After Bill and Melinda Gates announced their divorce after 27 years of marriage earlier in May, many are wondering who will get their lakefront estate in the Seattle suburbs, which is valued at upward of $131 million (R1 866 553 500)?
About Xanadu 2.0, the Gates’ family mansion
According to the New York Times, the couple’s 66,000-square-foot home on the shore of Lake Washington is one of the big matters of their divorce. It was designed by Bohlin Cywinski Jackson and Cutler-Anderson Architects, who also designed a house for Steve Jobs, according to Archute.
The house initially cost the businessman over $63 million (R896 729 400) to complete.
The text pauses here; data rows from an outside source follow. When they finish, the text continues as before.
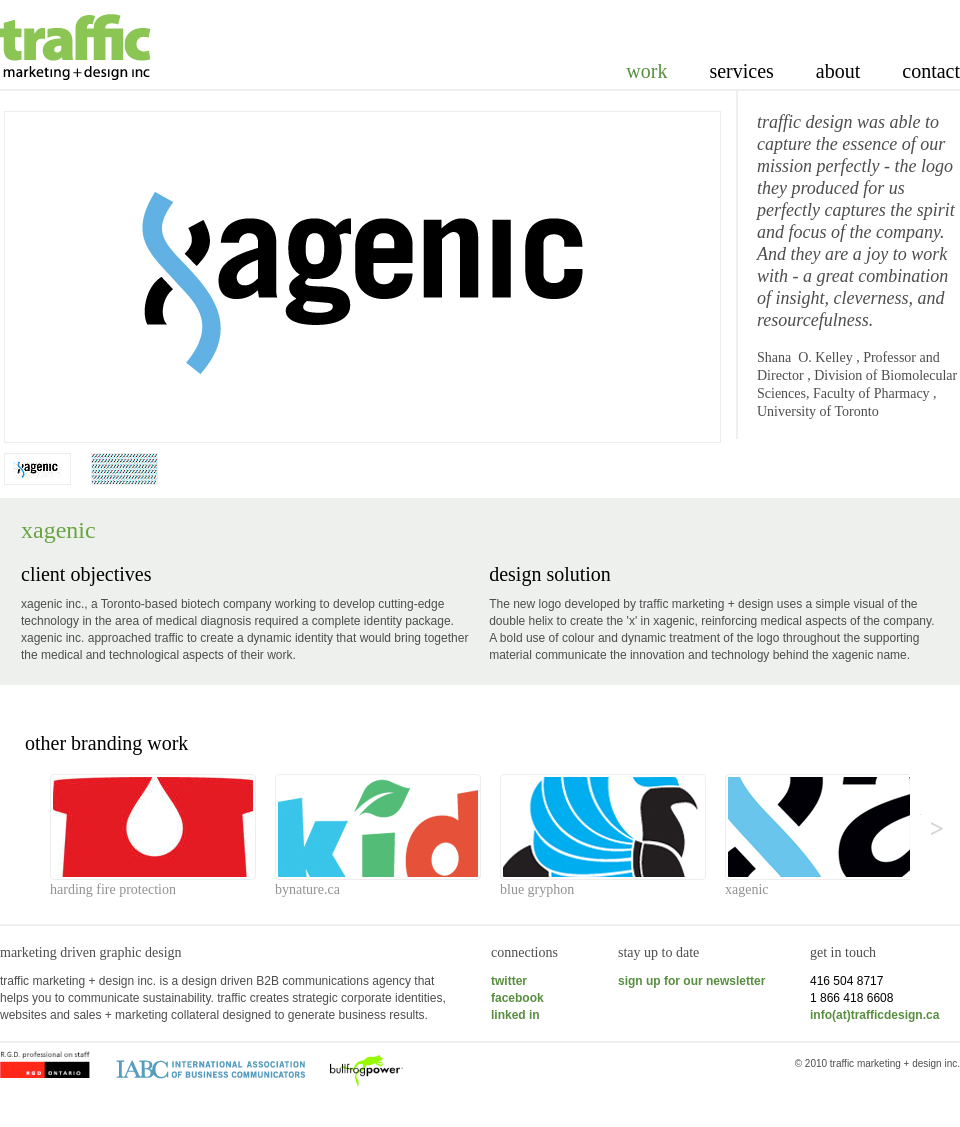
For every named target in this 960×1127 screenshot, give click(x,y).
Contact (931, 71)
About (838, 71)
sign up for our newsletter (691, 981)
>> (920, 814)
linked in (515, 1015)
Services (741, 71)
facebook (517, 998)
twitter (509, 981)
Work (646, 71)
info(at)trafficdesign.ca (874, 1015)
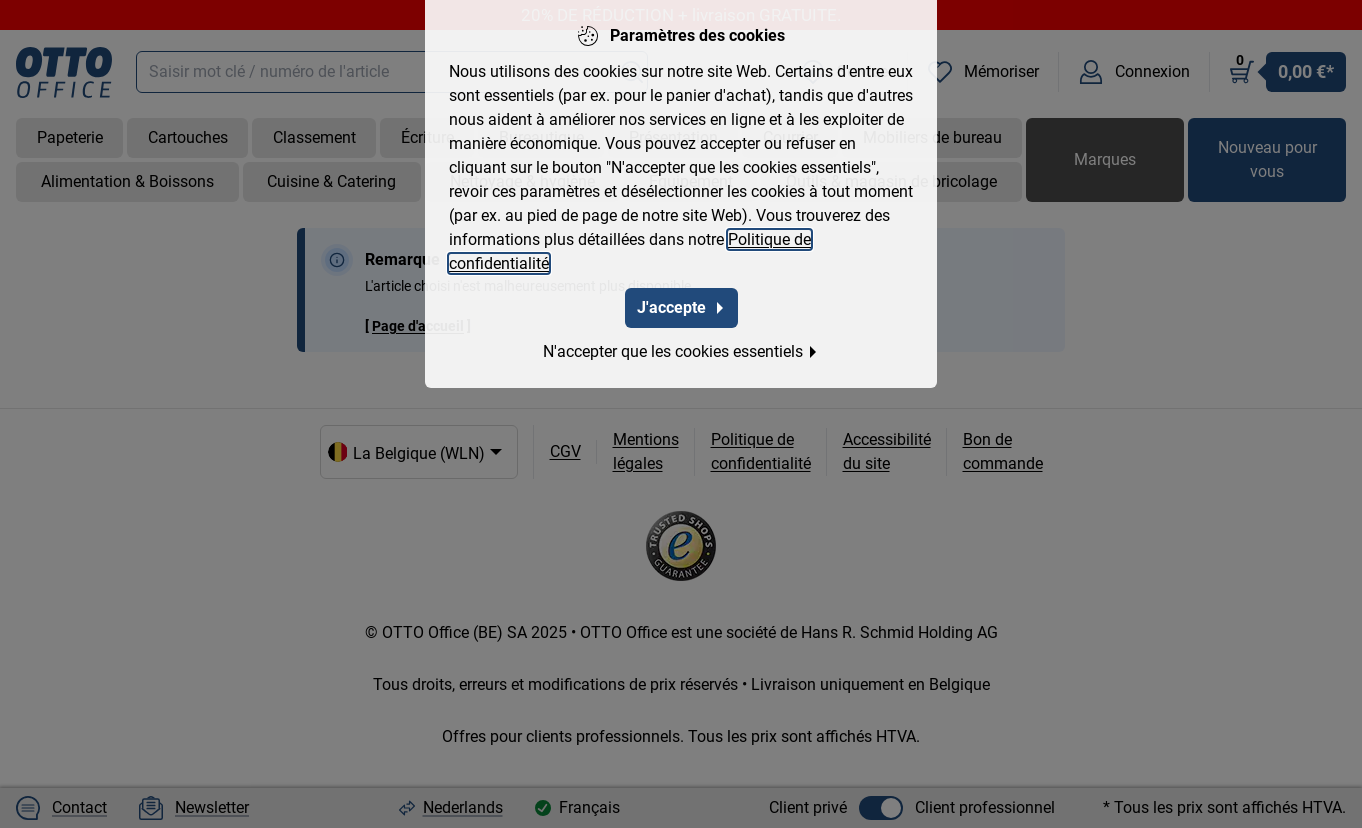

Its construction took seven years before completion in 1995.
The sprawling complex – which, at the time of a 1995 New York Times story, included a spa, a 60-foot pool, a gym panelled with stone from a mountain peak in the Pacific Northwest, a trampoline room, and a stream for salmon, trout and other fish – got the nickname Xanadu 2.0 from Gates’s biographers.
Xanadu is said to be a reference to the large, lavish property that belongs to the tycoon at the heart of the film Citizen Kane.
A family secret
The details of the waterfront compound have been kept incredibly private by the Gates family – so much so that a tour of the property was auctioned in 2009, according to TechCrunch.
According to Edition, the house has just seven bedrooms but 24 bathrooms.
What’s more, the sand at the beach by the lake was reportedly brought in from Hawaii, according to an intern who viewed the home in 2007. Microsoft published the intern’s report about visiting the estate for a barbecue. “The whole house is built out of this beautiful orangey wood,” they wrote. “The landscaping is just insane.”
Advanced technological aspects
Another aspect of Bill’s vision was to turn the walls into video screens where he would be able to display digitized works of art. As the house was being built, Bill began to purchase the electronic rights to world-famous pieces from museums like the National Gallery in London through a company called Interactive Home Systems.
Hopes for a smaller house
Back in 2019, Melinda said that she would rather live in a smaller house. “We won’t have that house forever,” Melinda told the Times in 2019.
“I’m actually really looking forward to the day that Bill and I live in a 1 500-square foot house … Just to be clear, the house was being built before I came on the scene. But I take responsibility for it.”